Même quand le pilote pousse la manette à fond, le
bruit me semble moins envahissant que dans les coucous à
hélice dont j’ai l’habitude.
La piste commence à glisser de part et d’autre du
Falcon, on sent à peine le roulage et l’accélération
est très progressive. Comme je ne suis pas collé
au siège, j’en profite pour photographier l’ailier
pendant que le sol s’éloigne. J’ai six rouleaux
de Fujichrome dans la poche et trois autres dans le sac à
vomir que m’a refilé le sergent, au cas où…
Le premier virage me prend complètement par surprise. Alors
que j’ai toujours l’œil rivé au Nikon,
un éléphant me pousse au fond du siège et
une vague de nausée déferle sur mon oreille interne.
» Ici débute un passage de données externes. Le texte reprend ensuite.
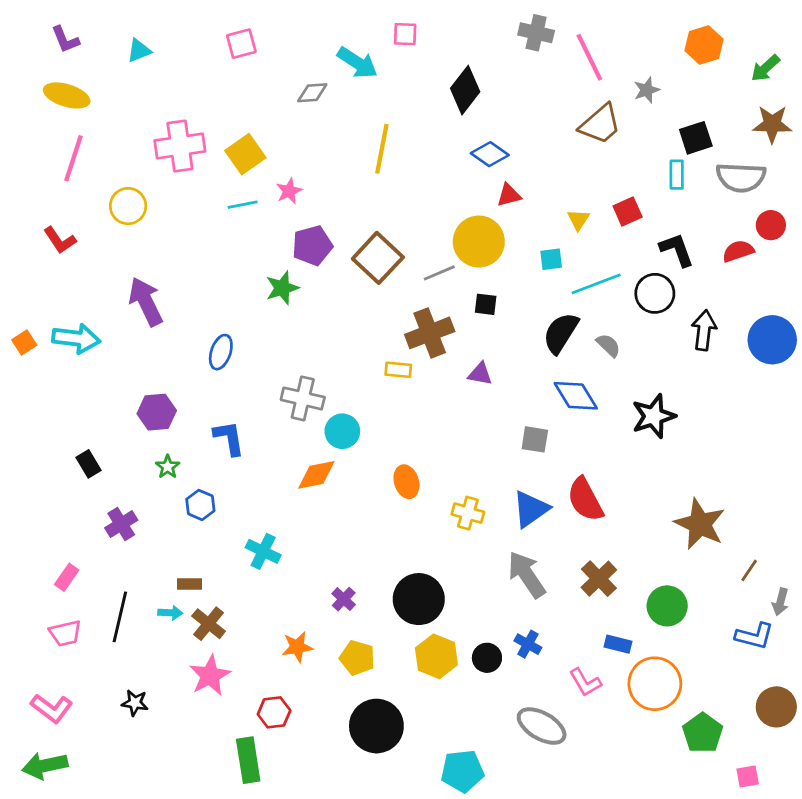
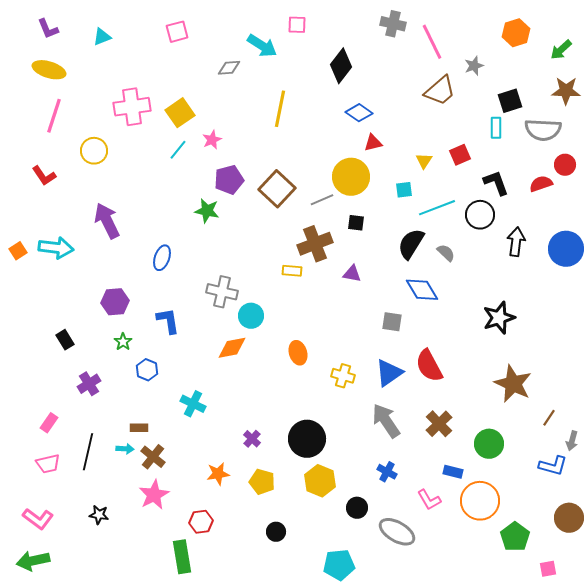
cyan line: (243, 205) -> (178, 150), turned -40
green star: (282, 288) -> (207, 211), turned 30
black star: (653, 416) -> (499, 318), moved
black circle: (487, 658) -> (357, 508), moved
black circle: (376, 726) -> (276, 532), size x0.5

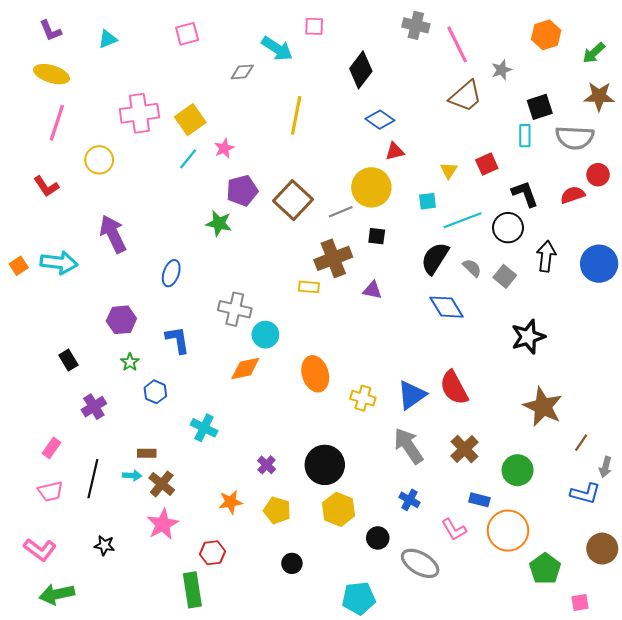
gray square: (392, 322) -> (505, 276), moved, turned 30
orange ellipse: (298, 353) -> (315, 374), size x1.4
green arrow: (33, 561) -> (57, 594), moved

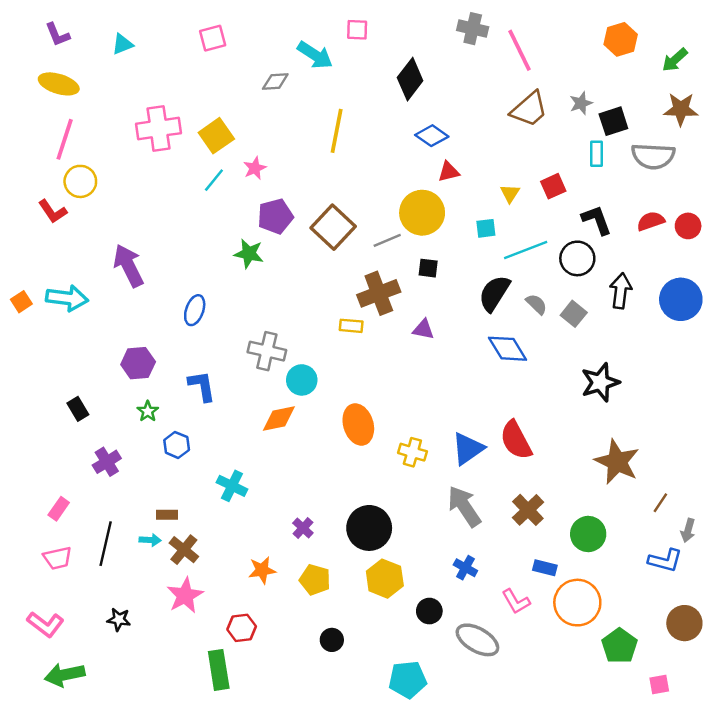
gray star: (502, 70) -> (581, 103), moved
yellow circle: (99, 160) -> (80, 181), moved
red circle: (598, 175) -> (688, 226), moved

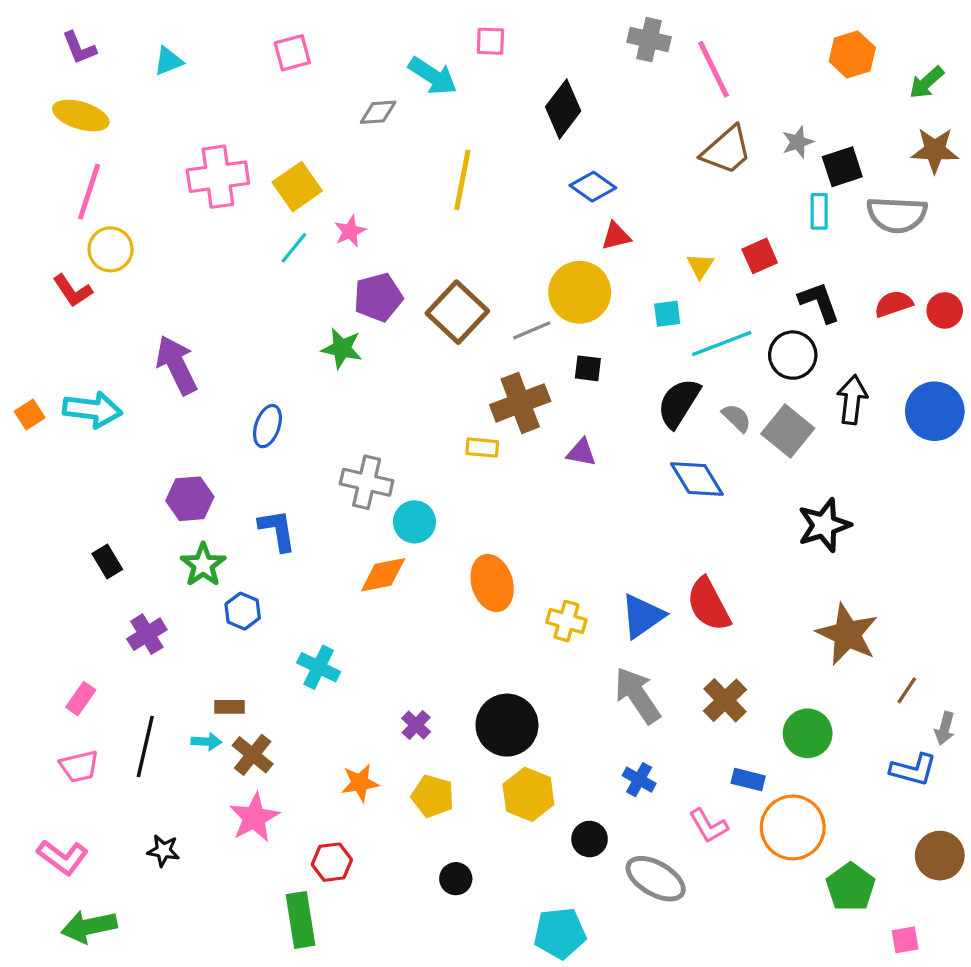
gray square: (574, 314) -> (788, 431), size x1.4
green star: (148, 411) -> (203, 565), size x1.5

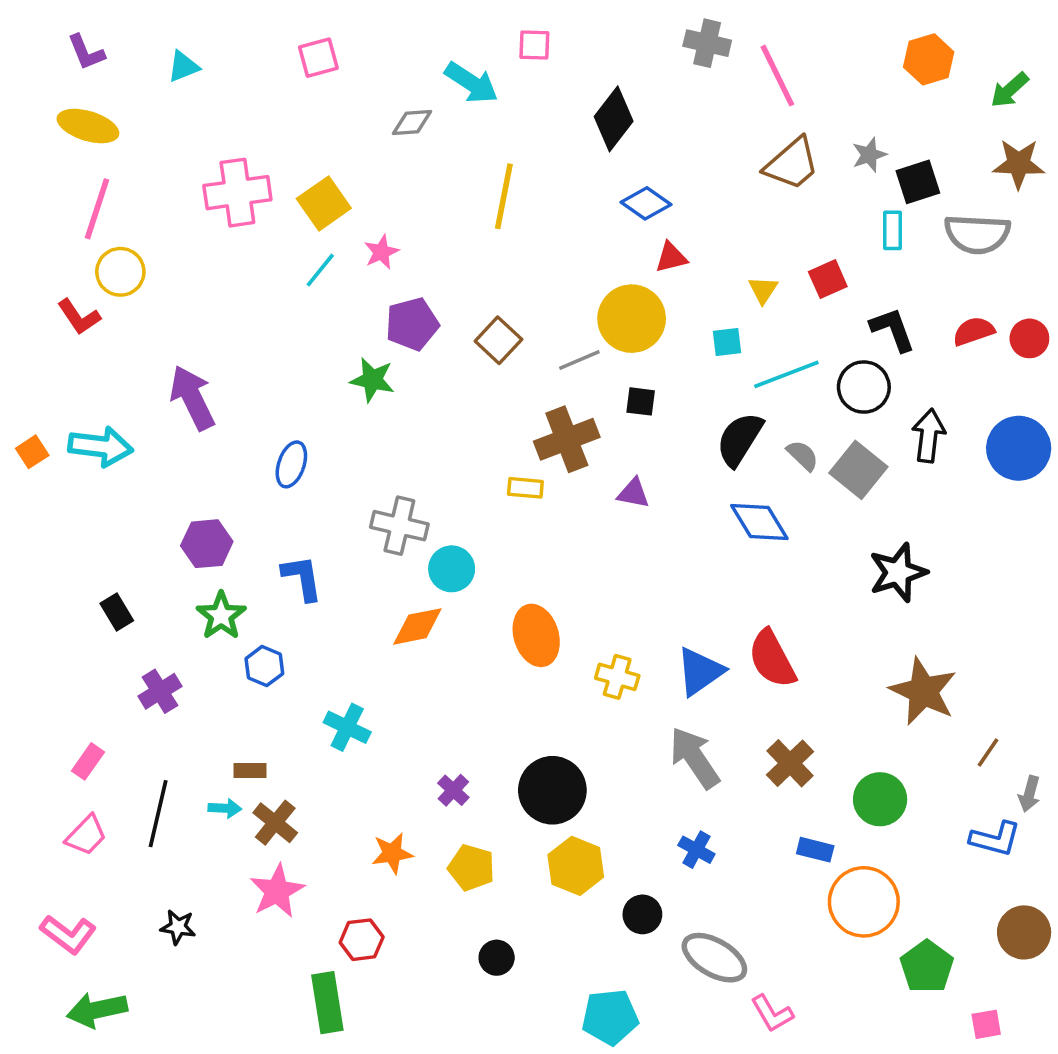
brown square: (457, 312) -> (498, 340), size x0.7
pink trapezoid: (79, 766) -> (86, 835), turned -33
pink L-shape: (708, 826) -> (772, 1013), moved

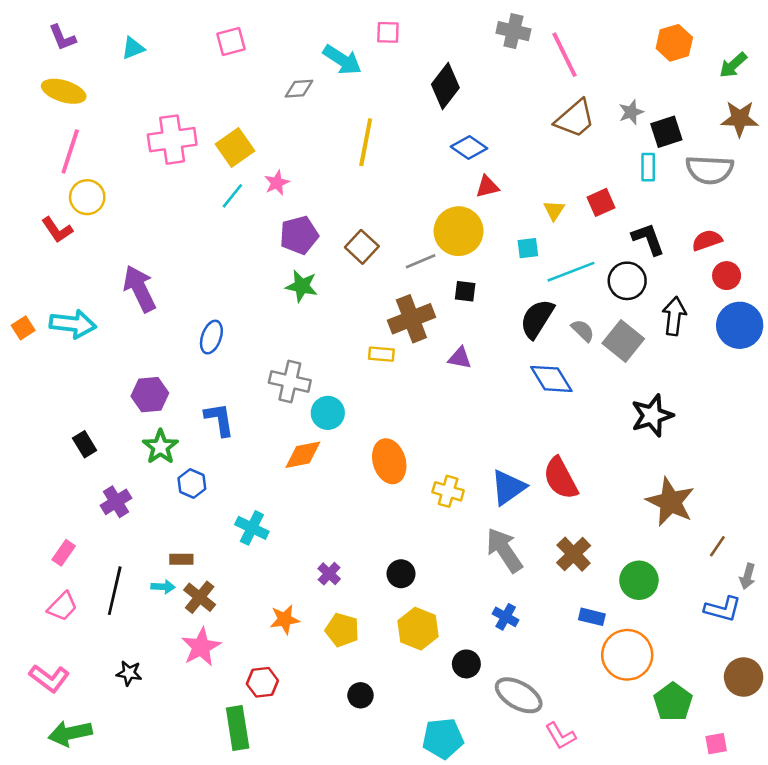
red circle: (1029, 338) -> (727, 276), moved
green star: (372, 380) -> (302, 286), moved
black circle: (552, 790) -> (401, 574), size x0.6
Trois secondes de punition plus tard, les ailes sont à
plat et j’ajuste fébrilement l’oxygène
sur 100%. Je prépare le sac, au cas où… A
mon grand embarras, je découvre que prendre des photos
en vol est le meilleur moyen de souffrir de désorientation
spatiale. Dans le coin droit du tableau de bord, le G-mètre
indique seulement 2,5G. Pas possible, ce bidule est en panne !
Le prochain virage confirme que le "bidule" marche parfaitement.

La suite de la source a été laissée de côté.